• Task brief: Restate the material verbatim, every line included.

---*---

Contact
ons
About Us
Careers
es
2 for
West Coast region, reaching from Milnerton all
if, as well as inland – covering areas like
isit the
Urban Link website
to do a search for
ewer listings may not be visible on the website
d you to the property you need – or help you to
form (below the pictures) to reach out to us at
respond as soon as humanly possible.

---*---

• Worked solution:
Contact
ons
About Us
Careers
es
2 for
West Coast region, reaching from Milnerton all
if, as well as inland – covering areas like
isit the
Urban Link website
to do a search for
ewer listings may not be visible on the website
d you to the property you need – or help you to
form (below the pictures) to reach out to us at
respond as soon as humanly possible.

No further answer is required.